In 1990, I worked with Afghan refugees in Peshawar, Pakistan, then the site of the largest refugee population in the world. Specifically, I worked with a program that theoretically hoped to prepare Afghan women to work in “public administration,” perhaps in that longed-for time after they were able to return home. Our actual aims were more modest: we taught mostly “business” English and basic computer skills to women, who in their homeland might have been doctors or lawyers, so they could find receptionist-type jobs with the only workplaces that would take them, which is to say, other refugee-assistance agencies. It is a measure of their extremely limited opportunities and their love of learning that our students (it still hurts to call these grown women “students”) were thrilled to be there.
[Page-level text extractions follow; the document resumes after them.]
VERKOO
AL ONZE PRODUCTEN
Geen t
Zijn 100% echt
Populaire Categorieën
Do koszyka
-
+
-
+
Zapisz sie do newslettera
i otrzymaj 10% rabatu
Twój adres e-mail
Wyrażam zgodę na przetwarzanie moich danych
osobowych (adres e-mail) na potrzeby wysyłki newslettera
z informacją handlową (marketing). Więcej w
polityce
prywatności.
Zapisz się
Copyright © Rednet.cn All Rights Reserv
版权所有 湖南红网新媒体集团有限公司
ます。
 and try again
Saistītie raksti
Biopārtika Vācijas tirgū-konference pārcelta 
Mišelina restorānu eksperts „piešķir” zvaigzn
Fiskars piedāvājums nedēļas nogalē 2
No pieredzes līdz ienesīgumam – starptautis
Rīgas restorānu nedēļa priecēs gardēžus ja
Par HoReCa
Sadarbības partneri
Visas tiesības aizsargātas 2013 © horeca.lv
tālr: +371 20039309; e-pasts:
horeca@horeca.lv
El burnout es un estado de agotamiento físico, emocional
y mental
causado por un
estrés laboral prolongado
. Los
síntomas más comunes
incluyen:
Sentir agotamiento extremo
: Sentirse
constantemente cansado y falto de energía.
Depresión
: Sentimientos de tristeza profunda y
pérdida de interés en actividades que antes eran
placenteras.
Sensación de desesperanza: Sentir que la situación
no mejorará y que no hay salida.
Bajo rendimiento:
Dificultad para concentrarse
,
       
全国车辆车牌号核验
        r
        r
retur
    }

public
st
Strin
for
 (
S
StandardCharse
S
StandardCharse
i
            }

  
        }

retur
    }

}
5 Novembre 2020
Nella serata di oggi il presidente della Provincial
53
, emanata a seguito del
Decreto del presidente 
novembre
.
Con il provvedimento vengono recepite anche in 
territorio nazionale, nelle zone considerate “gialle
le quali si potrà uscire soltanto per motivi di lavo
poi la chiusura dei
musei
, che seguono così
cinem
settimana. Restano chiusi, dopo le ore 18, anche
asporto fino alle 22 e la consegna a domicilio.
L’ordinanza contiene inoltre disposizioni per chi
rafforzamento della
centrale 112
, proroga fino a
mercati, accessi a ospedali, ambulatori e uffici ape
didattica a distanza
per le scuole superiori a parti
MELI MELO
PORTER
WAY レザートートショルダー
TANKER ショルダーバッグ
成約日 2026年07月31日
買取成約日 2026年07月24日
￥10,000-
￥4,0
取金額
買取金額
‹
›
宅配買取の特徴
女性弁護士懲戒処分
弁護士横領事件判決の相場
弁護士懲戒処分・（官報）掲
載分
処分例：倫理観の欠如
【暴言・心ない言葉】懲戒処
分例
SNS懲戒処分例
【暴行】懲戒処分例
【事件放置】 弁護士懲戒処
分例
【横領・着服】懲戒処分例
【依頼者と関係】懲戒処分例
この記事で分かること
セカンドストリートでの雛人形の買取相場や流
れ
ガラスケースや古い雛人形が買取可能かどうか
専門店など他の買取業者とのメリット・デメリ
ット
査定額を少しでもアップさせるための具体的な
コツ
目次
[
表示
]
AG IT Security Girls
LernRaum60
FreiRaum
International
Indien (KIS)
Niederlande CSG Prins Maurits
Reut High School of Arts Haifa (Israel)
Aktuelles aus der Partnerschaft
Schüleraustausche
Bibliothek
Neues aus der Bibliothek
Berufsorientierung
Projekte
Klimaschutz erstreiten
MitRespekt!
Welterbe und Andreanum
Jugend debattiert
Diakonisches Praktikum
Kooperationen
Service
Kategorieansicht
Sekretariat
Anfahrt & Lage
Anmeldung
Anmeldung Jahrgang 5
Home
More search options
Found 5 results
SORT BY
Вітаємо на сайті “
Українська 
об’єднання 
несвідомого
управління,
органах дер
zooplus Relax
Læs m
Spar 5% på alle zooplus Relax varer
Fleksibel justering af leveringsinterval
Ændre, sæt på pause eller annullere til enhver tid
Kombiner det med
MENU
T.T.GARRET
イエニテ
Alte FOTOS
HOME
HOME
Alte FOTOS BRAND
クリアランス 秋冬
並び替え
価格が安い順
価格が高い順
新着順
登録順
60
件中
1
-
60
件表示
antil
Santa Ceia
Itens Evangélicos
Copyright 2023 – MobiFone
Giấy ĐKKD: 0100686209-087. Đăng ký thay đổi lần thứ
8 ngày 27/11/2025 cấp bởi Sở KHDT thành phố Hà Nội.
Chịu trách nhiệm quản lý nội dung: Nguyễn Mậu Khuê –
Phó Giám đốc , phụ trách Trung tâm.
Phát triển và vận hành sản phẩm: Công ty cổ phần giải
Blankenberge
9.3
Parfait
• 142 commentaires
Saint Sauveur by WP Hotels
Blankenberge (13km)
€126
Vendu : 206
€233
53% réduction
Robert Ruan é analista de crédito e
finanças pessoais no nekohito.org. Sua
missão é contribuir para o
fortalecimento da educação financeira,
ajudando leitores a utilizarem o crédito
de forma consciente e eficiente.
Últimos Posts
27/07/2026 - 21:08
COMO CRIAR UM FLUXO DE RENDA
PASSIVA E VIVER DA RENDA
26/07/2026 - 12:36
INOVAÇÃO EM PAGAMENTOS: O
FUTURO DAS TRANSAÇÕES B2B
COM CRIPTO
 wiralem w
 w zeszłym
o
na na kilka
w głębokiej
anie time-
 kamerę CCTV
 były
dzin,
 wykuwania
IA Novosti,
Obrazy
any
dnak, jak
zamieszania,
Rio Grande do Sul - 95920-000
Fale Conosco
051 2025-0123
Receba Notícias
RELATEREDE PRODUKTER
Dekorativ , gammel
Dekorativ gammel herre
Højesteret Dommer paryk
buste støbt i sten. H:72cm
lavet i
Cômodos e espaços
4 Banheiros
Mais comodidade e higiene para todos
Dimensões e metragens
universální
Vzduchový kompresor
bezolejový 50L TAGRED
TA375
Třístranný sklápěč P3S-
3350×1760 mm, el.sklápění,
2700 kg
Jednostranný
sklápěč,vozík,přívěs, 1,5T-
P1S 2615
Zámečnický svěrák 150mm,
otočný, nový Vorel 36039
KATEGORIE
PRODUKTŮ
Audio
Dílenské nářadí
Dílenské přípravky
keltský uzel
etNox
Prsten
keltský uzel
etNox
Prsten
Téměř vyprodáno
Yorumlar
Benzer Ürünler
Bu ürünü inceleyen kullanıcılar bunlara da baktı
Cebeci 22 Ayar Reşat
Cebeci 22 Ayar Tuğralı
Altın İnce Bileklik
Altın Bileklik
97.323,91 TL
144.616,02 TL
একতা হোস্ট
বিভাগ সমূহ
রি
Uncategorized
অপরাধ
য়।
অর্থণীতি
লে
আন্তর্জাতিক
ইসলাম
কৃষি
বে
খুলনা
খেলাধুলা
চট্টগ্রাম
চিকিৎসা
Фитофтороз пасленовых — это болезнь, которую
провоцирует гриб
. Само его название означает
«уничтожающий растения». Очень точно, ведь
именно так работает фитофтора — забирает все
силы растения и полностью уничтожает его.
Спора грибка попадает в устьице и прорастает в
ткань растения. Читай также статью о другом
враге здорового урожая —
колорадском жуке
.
As was I, despite the difficulties of living in Peshawar, and of working with Afghan women, who were viewed by the more conservative elements of the refugee population as belonging at home. A housing program was destroyed because someone believed the widow “beneficiaries” of that program were being corrupted. The van that brought us to work was swept for explosives each day before we could enter our work compound; our program was shut down for a not-inconsiderable amount of time because of death threats; female Afghan staff were evacuated to Europe for that same reason. Expatriate aid workers did not receive such threats, to the best of my knowledge, but our movements were highly restricted: we could not go to many public places (the movies, for example) for fear of bombs; we had to be driven everywhere; there was no chance we might simply take a walk around the neighborhood. I dressed in modest shalwar kameez when at work or in the community. More subtly, I think we were always on edge, our behavior as largely unwelcome expatriates always scrutinized. The environment in Peshawar was considered so hostile that it was, if memory serves, one of only two locations in the world (the other being Sudan) where non-embassy staff could join the American Club, an embassy-run bar where we could drink, play darts, compare notes about jobs we’d held (well, which my colleagues had held) around the world, and relax.
Complicating this already challenging milieu was a steady tone of official anti-Semitism. I still have a clipping from the local English-language newspaper about the Protocols of the Elders of Zion, presented as description of fact! There was anti-Christian sentiment as well (a favorite feature of that same English-language newspaper was stories about Christian Pakistanis who’d converted to Islam), but those stories were celebratory, not virulent, not (to me, anyway) frightening. And there was the ever-present sadness—the sadness of our Afghan colleagues, our Afghan students—as they mourned their lost homes. It seemed their exile would last forever.
It was in this charged environment that I experienced one of my first Passover seders. My family had never celebrated Pesach, not even in watered-down form. I had gone to a seder once in high school—this one in Peshawar could easily have been my second. I don’t remember where the matzoh came from, or even if we had any. All I remember was that the seder was led by an American man who was widely believed a spy (a not unreasonable conclusion in those days), and that there were many, many people there. And that I felt a sense of belonging, and relief, in their company—surpassing that which I had felt even in the privacy of our shared staff houses, or when we let our hair down at the American Club. We sang songs I didn’t recognize; I assume we tasted bitter herbs. Did we talk about freedom, and the return of the exiled? I like to think we did.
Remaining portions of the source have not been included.